__Requirement__
Find the line with "2024 NFL ROOKIE" in the records below. Output exactly from there until after the line with "accomplishments and failures", without pictures.

__Stored data entries__

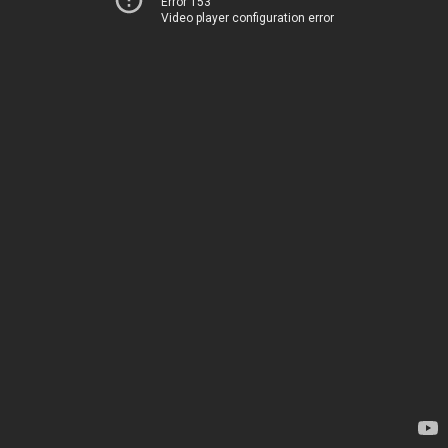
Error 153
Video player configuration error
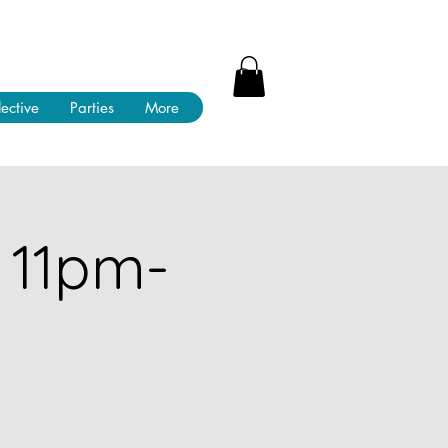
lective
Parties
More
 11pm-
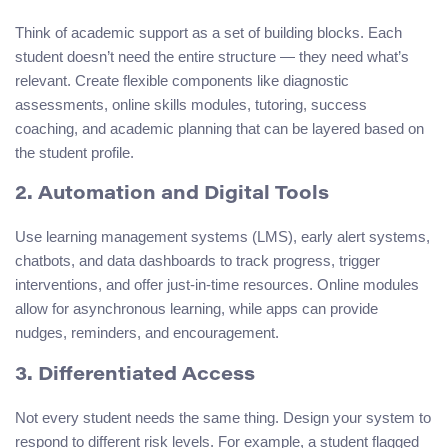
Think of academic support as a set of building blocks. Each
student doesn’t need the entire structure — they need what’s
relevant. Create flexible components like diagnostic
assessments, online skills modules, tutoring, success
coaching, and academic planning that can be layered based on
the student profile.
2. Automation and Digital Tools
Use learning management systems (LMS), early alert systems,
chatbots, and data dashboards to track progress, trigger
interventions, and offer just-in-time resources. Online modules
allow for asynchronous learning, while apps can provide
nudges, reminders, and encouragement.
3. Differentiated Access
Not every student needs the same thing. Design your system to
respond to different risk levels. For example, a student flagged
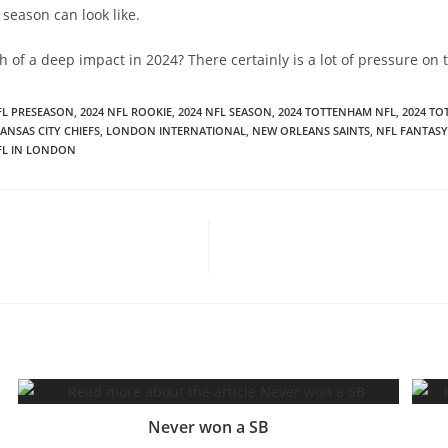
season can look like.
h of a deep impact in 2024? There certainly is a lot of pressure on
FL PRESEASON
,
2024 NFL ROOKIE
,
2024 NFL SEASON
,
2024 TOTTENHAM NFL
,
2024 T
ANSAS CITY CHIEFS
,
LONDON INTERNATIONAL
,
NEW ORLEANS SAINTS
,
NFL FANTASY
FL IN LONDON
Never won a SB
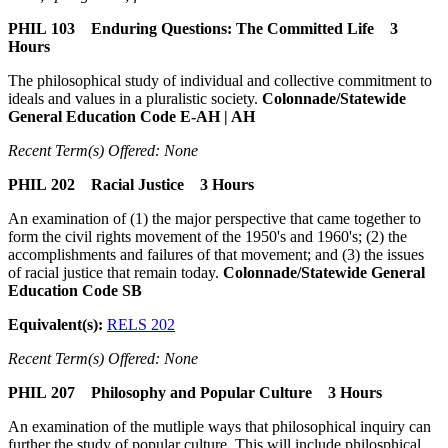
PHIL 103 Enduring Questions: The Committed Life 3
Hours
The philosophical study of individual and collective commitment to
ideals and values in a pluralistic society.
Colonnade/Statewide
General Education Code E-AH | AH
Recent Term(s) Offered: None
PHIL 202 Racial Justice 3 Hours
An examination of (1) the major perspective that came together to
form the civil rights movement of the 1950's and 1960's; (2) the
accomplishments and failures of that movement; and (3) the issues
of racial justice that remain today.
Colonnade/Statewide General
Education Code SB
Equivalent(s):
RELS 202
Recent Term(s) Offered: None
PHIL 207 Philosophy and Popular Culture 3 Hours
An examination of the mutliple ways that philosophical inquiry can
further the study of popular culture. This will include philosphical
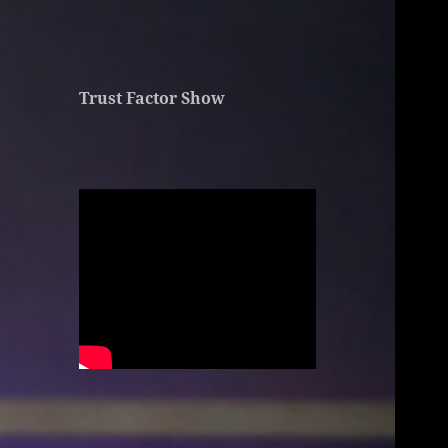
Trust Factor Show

* * *

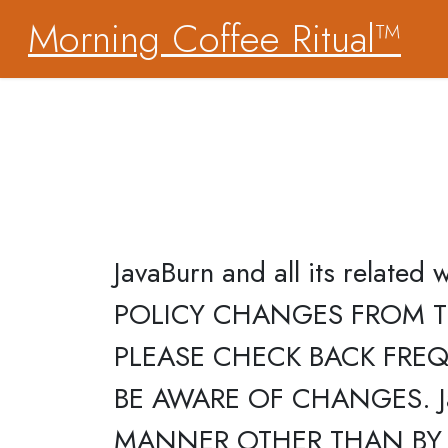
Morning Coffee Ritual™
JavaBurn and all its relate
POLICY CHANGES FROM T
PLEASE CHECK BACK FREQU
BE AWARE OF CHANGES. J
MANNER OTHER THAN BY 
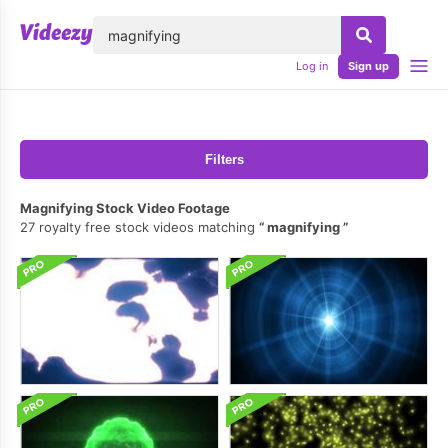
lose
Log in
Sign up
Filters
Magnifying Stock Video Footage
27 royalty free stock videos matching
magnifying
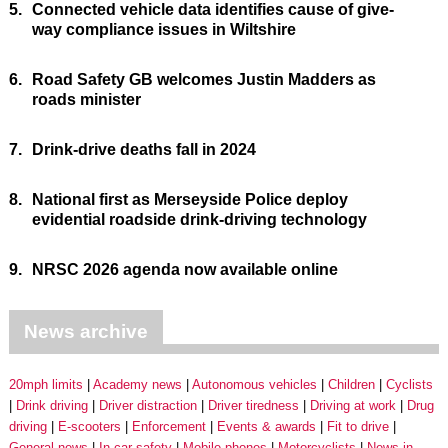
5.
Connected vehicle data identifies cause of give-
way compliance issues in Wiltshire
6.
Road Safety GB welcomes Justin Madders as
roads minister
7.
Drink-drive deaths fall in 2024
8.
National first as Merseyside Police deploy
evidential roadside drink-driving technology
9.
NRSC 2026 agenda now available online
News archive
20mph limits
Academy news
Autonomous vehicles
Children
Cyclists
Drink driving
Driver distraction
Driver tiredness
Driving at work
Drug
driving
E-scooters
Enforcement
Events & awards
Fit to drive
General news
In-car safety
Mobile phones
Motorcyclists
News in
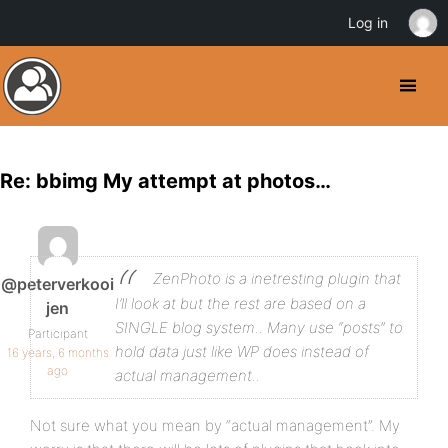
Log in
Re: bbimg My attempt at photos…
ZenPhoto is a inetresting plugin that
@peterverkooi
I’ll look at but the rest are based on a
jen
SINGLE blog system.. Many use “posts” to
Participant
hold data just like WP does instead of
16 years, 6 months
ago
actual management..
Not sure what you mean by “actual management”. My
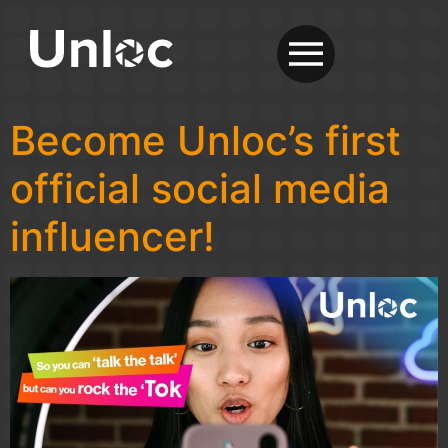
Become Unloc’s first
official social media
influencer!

* * *

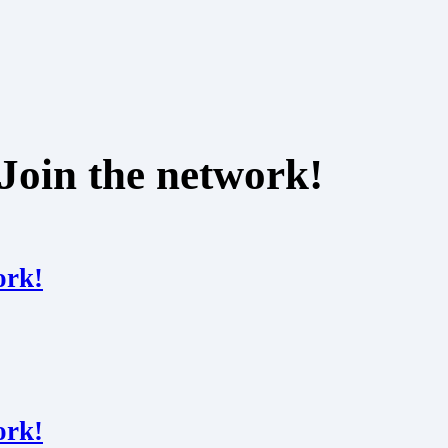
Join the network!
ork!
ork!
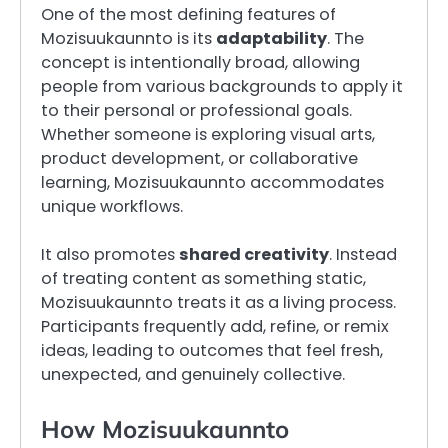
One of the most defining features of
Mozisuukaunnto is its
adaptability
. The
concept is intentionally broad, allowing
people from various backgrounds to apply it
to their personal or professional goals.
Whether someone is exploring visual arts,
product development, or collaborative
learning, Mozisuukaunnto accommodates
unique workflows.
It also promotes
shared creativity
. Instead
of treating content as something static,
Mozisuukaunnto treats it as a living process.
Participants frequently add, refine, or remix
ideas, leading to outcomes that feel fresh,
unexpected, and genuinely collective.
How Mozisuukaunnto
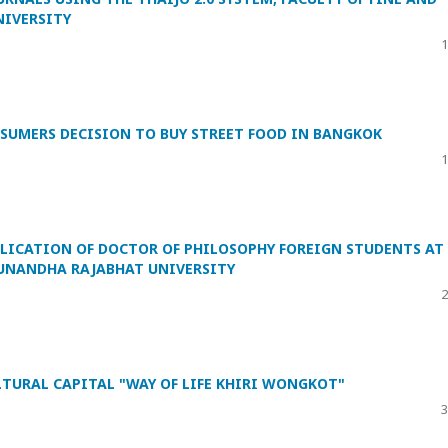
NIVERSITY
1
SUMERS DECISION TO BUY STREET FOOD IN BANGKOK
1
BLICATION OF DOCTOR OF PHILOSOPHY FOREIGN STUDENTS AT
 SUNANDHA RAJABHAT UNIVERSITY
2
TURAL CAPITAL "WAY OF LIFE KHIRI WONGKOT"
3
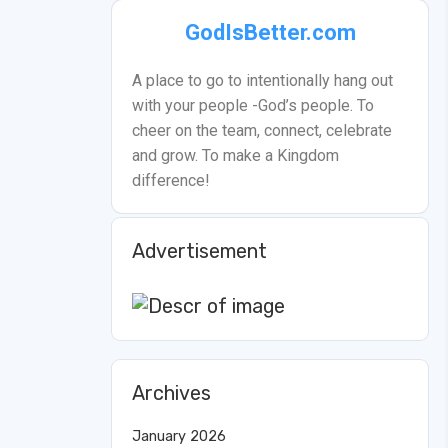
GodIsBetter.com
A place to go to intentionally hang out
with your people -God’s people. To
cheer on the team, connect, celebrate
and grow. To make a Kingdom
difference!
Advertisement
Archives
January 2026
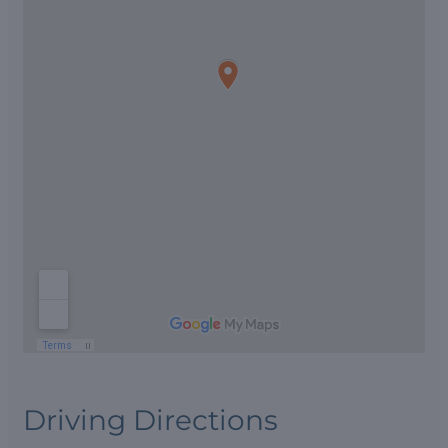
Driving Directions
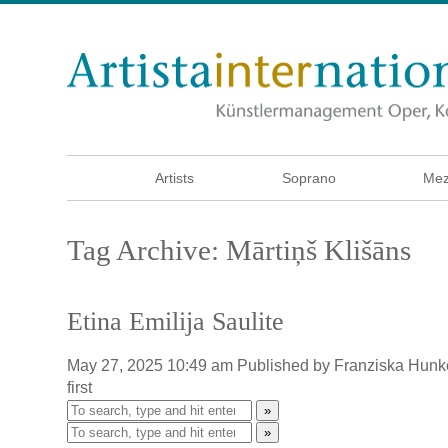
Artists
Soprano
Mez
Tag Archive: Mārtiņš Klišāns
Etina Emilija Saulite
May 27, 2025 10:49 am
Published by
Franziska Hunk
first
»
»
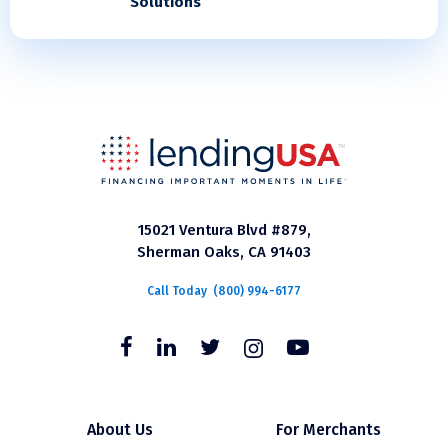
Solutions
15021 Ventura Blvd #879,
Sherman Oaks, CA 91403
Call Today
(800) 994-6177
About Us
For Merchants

__Solution to this exercise__
2024 NFL ROOKIE
,
2024 NFL SEASON
,
2024 TOTTENHAM NFL
,
2024 T
ANSAS CITY CHIEFS
,
LONDON INTERNATIONAL
,
NEW ORLEANS SAINTS
,
NFL FANTASY
FL IN LONDON
Never won a SB
PHIL 103 Enduring Questions: The Committed Life 3
Hours
The philosophical study of individual and collective commitment to
ideals and values in a pluralistic society.
Colonnade/Statewide
General Education Code E-AH | AH
Recent Term(s) Offered: None
PHIL 202 Racial Justice 3 Hours
An examination of (1) the major perspective that came together to
form the civil rights movement of the 1950's and 1960's; (2) the
accomplishments and failures of that movement; and (3) the issues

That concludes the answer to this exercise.